Irgendwann braucht jeder Nerd einen Editor für das Weblog, insbesondere wenn man am liebsten zwischendurch schreibt; in Mittagspausen, in Cafés oder an anderen Orten und Zeiten, die sich vielleicht durch Abwesenheit von kostengünstigen Internetzugängen auszeichnen. Wer schon lange Beiträge durch plötzliche Abstürze von System- oder Browser verloren hat – und wer hat das nicht? – wird mir wohl zustimmen: Es wäre nett, offline die Beiträge schreiben zu können.

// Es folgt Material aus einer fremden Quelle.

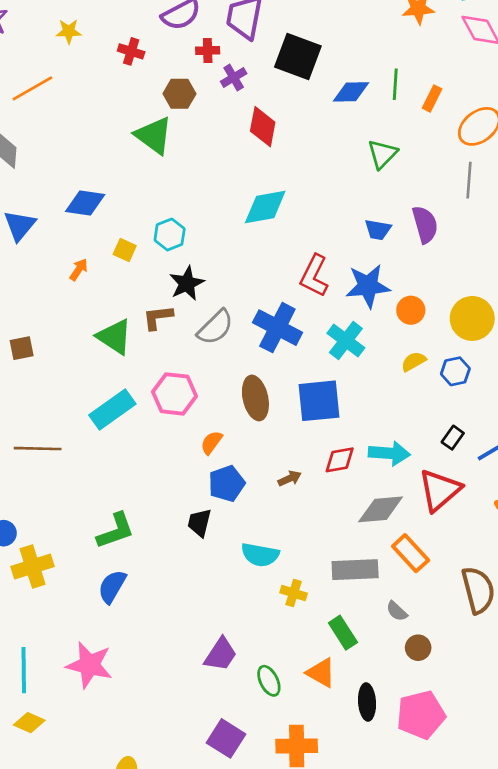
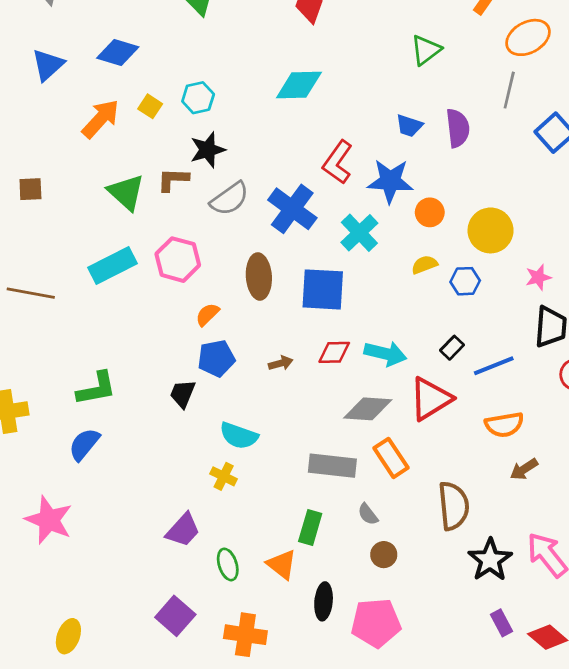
orange arrow: (79, 270) -> (101, 119), size x1.8
yellow cross: (294, 593) -> (224, 476), moved
green rectangle: (343, 633) -> (310, 527), turned 40

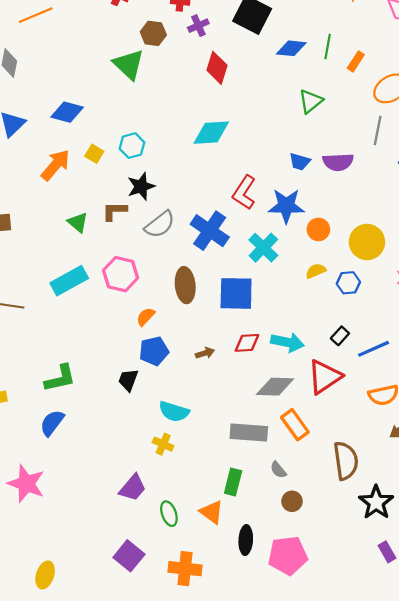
purple semicircle: (458, 128) -> (338, 162), turned 96
green triangle: (126, 192) -> (78, 222), size x0.7

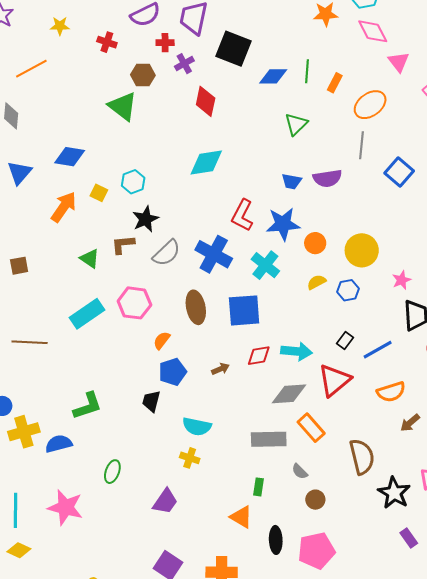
blue semicircle: (52, 423) -> (59, 444), moved, turned 44
green rectangle: (233, 482) -> (259, 487), size x0.7
green ellipse: (169, 514) -> (112, 472), moved, turned 45

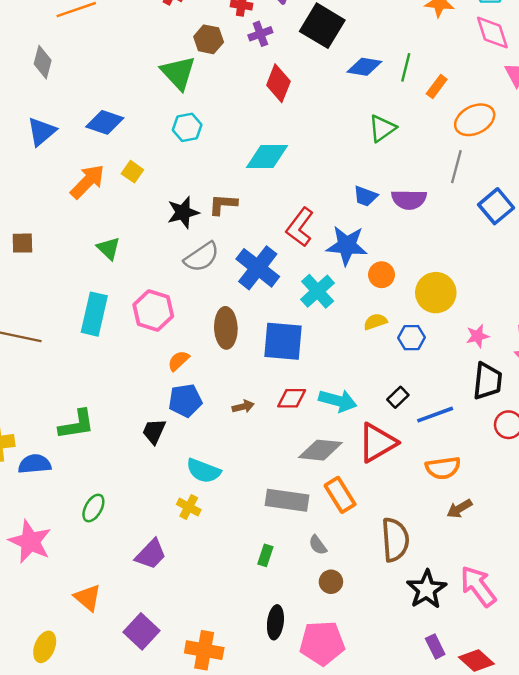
cyan hexagon: (133, 182) -> (187, 127), moved
brown L-shape: (123, 245) -> (223, 204), moved
cyan rectangle: (87, 314) -> (94, 314), turned -52
orange triangle: (241, 517) -> (88, 598), moved

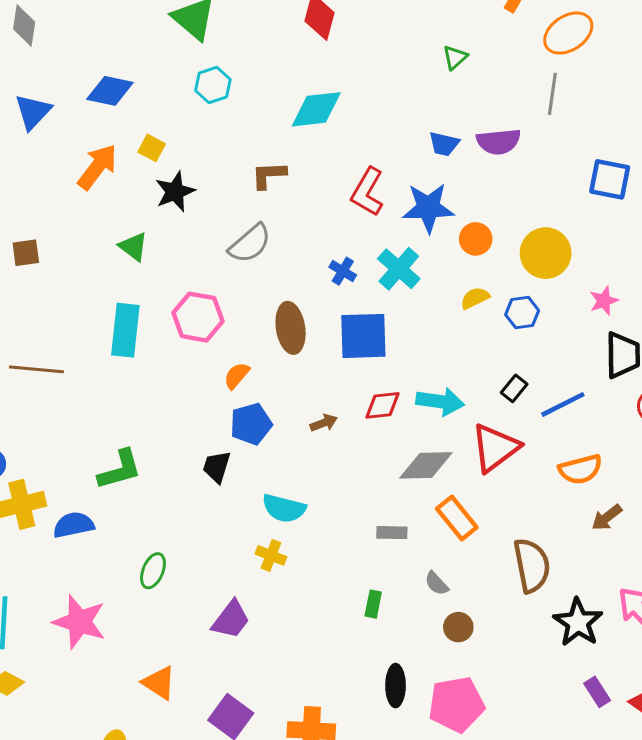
green triangle: (382, 128) -> (455, 57), size x0.7
blue square: (496, 206) -> (610, 179), moved, turned -32
black star: (183, 212) -> (175, 192), moved
blue cross: (258, 268) -> (343, 271), moved, size x0.5
gray rectangle: (287, 500) -> (392, 533), size x0.6

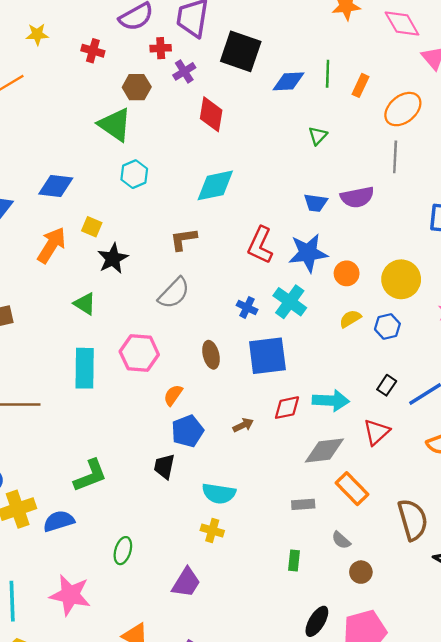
brown ellipse: (291, 328) -> (211, 355), size x0.7
red triangle: (495, 448) -> (376, 432), size x0.7
black ellipse: (396, 686) -> (317, 621), turned 36

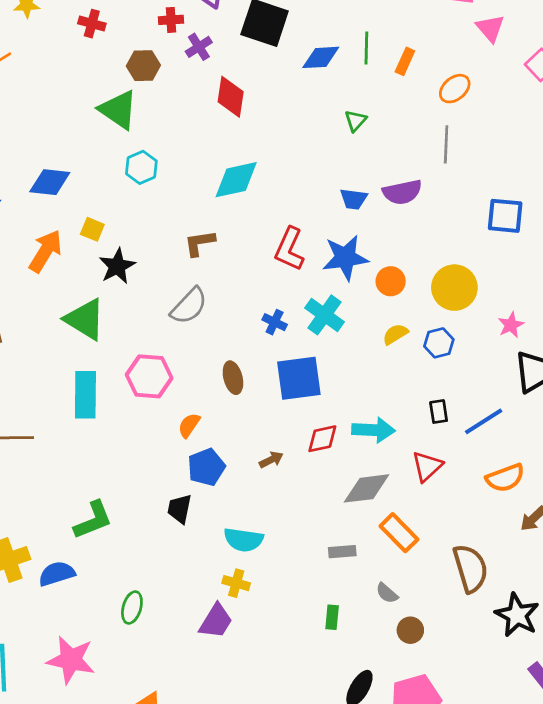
orange ellipse: (403, 109) -> (455, 89), size x0.7
green triangle: (85, 304) -> (85, 319), size x1.6
black rectangle: (387, 385) -> (439, 412), turned -42
purple trapezoid: (186, 583) -> (216, 621), moved

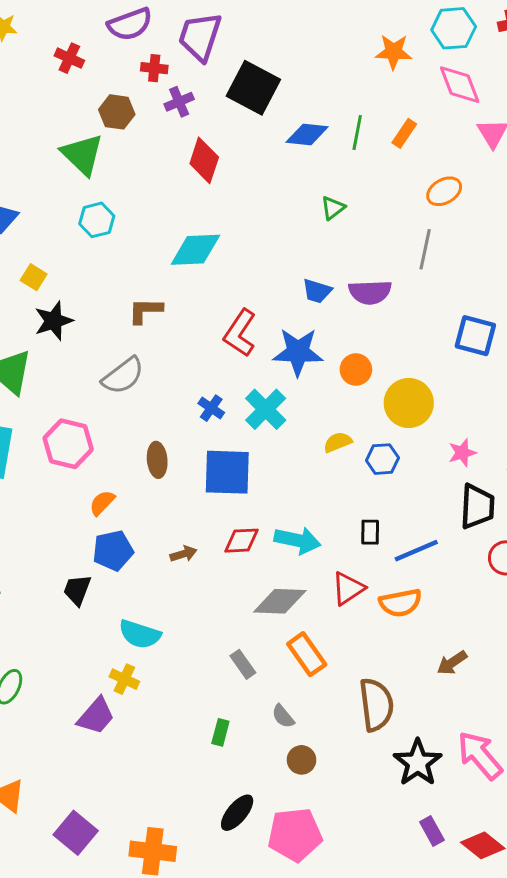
orange rectangle: (405, 61) -> (404, 133), moved
orange circle: (391, 281) -> (356, 369), moved
orange semicircle: (505, 478) -> (400, 603), moved
gray rectangle: (342, 552) -> (243, 664), turned 50

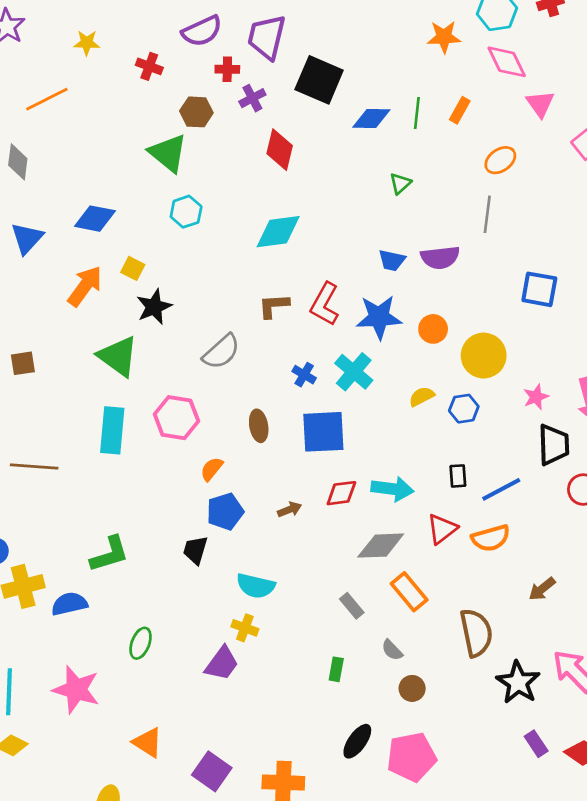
brown L-shape: (145, 311) -> (274, 306), moved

Natürlich reicht dafür ein simpler Texteditor wie das Windows Notepad oder TextEdit beim Mac. Oder sogar ein Monstrum wie Word. Ich habe ja schon so einiges gesehen.
Aber das ist so lästig mit dem Ausschneiden und kopieren, Rechtschreibprüfung wäre auch noch sehr angenehm, die Formatierung geht verloren, Bilder und andere Anhänge muss man am Ende doch noch von Hand einsetzen – kurz, ein “richtiger” Blogeditor ist eine feine Sache: Der kann die Sachen dann auch gleich auf gorgmorg hochladen, wenn ich wieder am Netz bin. Zack! Für faule Leute wie mich natürlich verführerisch.
Unter Windows gibt es den erstaunlich guten und zudem noch kostenlosen Windows LiveWriter, der eigentlich wirklich alles ganz ansprechend erledigt – solange man kein Techie ist und hin und wieder im Webeditor einen Blicke auf den Code hinter dem bequem veröffentlichten Editor wirft. Uff! Das ist kein schöner Anblick und noch schwieriger zu verstehend als ihr euch vermutlich vorstellt.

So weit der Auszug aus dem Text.